Devant cette réalité, qui ne s’est pas corrigée, les pontifes locaux sont contraints à réorganiser leurs diocèses. C’est là notre sujet :
Quelle organisation ?
Depuis le concordat napoléonien les évêques, jusqu’à ce jour, furent considérés tels des préfets de département pour les évêques et de région pour les archevêques. Cette coïncidence entre les organisations de l’Etat et de l’Eglise a eu ses heures de gloire mais l’Etat jacobin et donc centralisateur par nature n’a pas les mêmes fins que l’Eglise qui doit servir l’homme et son territoire. La CEF (Conférence des Evêques de France) composée d’évêques sous influence parisienne, la dynastie lustigérienne, a raisonné en parlement confondant déconcentration avec décentralisation et réduisant le rôle de l’ordinaire du lieu en agent d’application des résolutions votées à Lourdes, ceci sous contrôle d’une commission permanente sise rue de Breteuil à Paris.
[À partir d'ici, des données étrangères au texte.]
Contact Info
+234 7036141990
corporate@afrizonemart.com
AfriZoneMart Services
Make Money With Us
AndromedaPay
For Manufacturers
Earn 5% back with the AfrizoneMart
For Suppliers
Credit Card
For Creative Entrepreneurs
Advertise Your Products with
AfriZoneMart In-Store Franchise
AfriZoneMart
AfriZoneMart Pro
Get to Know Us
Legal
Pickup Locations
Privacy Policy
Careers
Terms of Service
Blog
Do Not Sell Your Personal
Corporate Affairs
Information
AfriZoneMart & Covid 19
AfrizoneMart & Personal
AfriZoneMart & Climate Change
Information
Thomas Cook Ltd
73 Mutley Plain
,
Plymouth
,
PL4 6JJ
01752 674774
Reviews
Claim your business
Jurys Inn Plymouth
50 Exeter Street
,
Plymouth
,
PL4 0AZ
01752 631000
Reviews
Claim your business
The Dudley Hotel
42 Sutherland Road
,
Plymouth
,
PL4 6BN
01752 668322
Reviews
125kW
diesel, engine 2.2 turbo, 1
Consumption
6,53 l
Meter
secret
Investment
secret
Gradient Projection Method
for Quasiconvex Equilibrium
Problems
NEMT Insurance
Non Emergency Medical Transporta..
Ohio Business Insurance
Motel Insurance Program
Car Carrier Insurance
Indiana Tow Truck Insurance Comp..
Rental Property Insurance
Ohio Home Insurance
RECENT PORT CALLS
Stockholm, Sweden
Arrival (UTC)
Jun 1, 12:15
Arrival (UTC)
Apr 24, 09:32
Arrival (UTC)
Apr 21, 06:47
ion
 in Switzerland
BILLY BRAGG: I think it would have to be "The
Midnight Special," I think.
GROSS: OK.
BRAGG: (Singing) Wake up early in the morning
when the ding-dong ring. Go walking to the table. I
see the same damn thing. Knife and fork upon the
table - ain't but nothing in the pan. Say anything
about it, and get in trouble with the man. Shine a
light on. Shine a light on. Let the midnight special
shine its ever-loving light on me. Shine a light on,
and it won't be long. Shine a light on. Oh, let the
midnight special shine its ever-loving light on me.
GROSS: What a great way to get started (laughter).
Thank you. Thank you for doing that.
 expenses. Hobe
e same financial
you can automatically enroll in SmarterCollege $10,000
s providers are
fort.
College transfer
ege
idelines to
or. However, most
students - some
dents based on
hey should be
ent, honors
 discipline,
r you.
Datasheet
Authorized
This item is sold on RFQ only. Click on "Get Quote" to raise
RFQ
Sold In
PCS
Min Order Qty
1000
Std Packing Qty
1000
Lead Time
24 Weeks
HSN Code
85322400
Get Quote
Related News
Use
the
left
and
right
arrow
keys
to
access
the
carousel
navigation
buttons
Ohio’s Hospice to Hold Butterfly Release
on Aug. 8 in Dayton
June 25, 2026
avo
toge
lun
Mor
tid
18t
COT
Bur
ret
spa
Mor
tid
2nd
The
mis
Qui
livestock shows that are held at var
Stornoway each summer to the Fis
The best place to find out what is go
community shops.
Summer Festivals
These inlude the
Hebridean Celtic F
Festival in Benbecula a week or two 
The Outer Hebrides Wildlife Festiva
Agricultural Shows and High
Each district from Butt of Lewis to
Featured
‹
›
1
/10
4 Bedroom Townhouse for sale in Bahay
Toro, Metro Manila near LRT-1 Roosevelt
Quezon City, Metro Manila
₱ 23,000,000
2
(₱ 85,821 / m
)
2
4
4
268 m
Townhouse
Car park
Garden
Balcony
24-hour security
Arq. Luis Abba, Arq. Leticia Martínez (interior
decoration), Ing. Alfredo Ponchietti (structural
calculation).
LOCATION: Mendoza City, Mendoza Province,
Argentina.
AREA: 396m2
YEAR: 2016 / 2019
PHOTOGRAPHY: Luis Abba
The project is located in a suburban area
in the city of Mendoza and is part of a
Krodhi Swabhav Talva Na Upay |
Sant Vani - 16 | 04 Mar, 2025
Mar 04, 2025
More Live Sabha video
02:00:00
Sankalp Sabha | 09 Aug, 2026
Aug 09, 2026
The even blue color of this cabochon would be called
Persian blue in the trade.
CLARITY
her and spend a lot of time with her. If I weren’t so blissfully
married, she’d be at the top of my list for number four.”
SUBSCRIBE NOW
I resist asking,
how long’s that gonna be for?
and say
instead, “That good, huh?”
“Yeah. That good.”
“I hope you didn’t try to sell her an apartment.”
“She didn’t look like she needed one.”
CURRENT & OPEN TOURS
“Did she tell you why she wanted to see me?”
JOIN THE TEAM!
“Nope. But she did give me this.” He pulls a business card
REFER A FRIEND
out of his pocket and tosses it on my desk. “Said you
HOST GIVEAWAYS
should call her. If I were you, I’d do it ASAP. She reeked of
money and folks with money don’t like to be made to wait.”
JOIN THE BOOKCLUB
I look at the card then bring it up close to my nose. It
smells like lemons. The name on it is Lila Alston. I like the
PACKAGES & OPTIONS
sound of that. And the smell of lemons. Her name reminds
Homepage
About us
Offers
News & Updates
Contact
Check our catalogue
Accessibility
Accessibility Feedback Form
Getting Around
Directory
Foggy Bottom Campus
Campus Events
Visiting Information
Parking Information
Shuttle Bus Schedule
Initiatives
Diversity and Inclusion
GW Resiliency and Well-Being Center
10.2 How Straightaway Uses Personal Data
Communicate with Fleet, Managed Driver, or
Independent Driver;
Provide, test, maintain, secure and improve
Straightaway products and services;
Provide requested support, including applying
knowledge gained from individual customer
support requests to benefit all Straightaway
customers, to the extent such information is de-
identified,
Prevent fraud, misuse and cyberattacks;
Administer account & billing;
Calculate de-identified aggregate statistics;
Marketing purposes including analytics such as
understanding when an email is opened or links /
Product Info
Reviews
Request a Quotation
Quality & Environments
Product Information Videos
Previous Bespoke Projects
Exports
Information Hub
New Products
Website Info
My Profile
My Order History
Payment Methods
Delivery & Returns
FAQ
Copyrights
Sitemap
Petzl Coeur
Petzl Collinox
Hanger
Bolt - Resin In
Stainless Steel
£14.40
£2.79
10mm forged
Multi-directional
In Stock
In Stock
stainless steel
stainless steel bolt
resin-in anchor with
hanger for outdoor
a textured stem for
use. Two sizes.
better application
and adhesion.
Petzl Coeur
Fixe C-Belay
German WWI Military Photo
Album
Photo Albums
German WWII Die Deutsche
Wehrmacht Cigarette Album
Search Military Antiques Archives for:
Pour être efficace, cette logique pyramidale n’a pas intérêt à démultiplier les membres qui la composent et sa logique propre isole les évêques qui, entourés de conseils, règnent tel des gouverneurs romains donnant des ordres – on dit orientations – qu’on doit appliquer au niveau le plus bas. Chacun des exécutants, les curés, étant contrôlé dans des réunions où l’honnête remise en cause cache une sorte d’autocritique qui rappelle, violence exclue, la pratique au parti communiste (stalinien).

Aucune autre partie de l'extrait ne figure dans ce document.